What to Do if You Didn’t File a Tax Return

Often, people procrastinate filing their taxes and end up missing the deadline. Sometimes people who miss filing their taxes for one year end up not filing for the next year because they fear the consequences of their previous year would reflect. But this doesn’t have to be the case. Here’s what to do if you didn’t file a tax return.

If you didn’t file a tax return in the previous year or you haven’t been filing for a while, the best thing to do is to file as soon as possible. If you’re unsure of whether you should file a federal tax return or a tax refund, you can use this IRS tool to determine which to do.

When using the tool, you’ll need to provide information on your filing status, federal income tax withheld, and basic details to help determine your gross income. It would help if you had all this ready so that you don’t waste time completing the interview, as you will be forced to start over after about 15 minutes of inactivity.

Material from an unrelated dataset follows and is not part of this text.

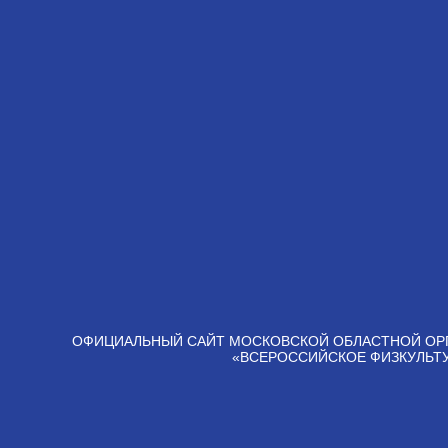
ОФИЦИАЛЬНЫЙ САЙТ МОСКОВСКОЙ ОБЛАСТНОЙ ОР
«ВСЕРОССИЙСКОЕ ФИЗКУЛЬТ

Note that this tool will only work if throughout the entire tax year you’re inquiring for, you were a resident alien, or if you’re a U.S citizen, and this includes your spouse if you are filing as a married couple.

What to Do if You’re Unable to Pay Your Tax in Full

If at the end of the short interview, you realize you’re required to file and owe a balance, don’t be discouraged. The IRS may be able to assist you by setting up a payment agreement to make things easier for you. Visit this IRS link to learn about the various payment agreement options you may have. These payment agreements include deadline extension and monthly payments.

You may also be eligible for the coronavirus tax relief and economic impact payment, which are ways the IRS offer tax help to taxpayers affected by the pandemic. Such payments are usually sent without making an application unless you need to provide additional details to the IRS.

There are many reasons why a person may fail to file a tax return, but whichever the case is, it’s always best to file as soon as you can. Although you may be required to pay interest and monthly late penalty on any amount you owe after the due date, you also get penalized for not filing a tax return at all.

So, irrespective of how much you will owe, you should still file your tax return so that your penalties and interests don’t get out of hand.

Remember that you can take a short interview on the IRS website to determine if you need to file a tax return and if you happen to be unable to pay your tax in full, you could check out the different payment agreement options to see which may the best for you.